YOUR GOAL> Give the lines below again exactly, starting with the line that holds "o mal-estar generalizado." and going on through the line that holds "l para sustentar".

DATASET EXCERPTS>
___
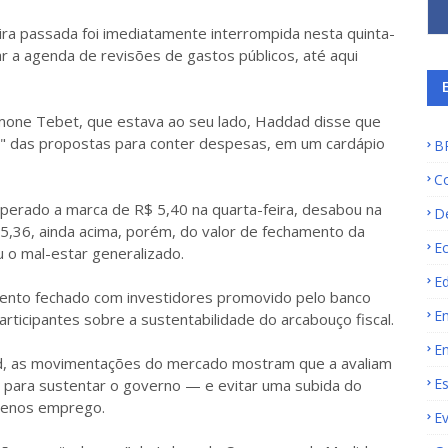
eira passada foi imediatamente interrompida nesta quinta-
car a agenda de revisões de gastos públicos, até aqui
imone Tebet, que estava ao seu lado, Haddad disse que
ita" das propostas para conter despesas, em um cardápio
B
C
perado a marca de R$ 5,40 na quarta-feira, desabou na
D
 5,36, ainda acima, porém, do valor de fechamento da
E
 o mal-estar generalizado.
E
ento fechado com investidores promovido pelo banco
E
ticipantes sobre a sustentabilidade do arcabouço fiscal.
E
ad, as movimentações do mercado mostram que a avaliam
E
l para sustentar o governo — e evitar uma subida do
 menos emprego.
E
___
RESPONSE BELOW>
 o mal-estar generalizado.
E
ento fechado com investidores promovido pelo banco
E
ticipantes sobre a sustentabilidade do arcabouço fiscal.
E
ad, as movimentações do mercado mostram que a avaliam
E
l para sustentar o governo — e evitar uma subida do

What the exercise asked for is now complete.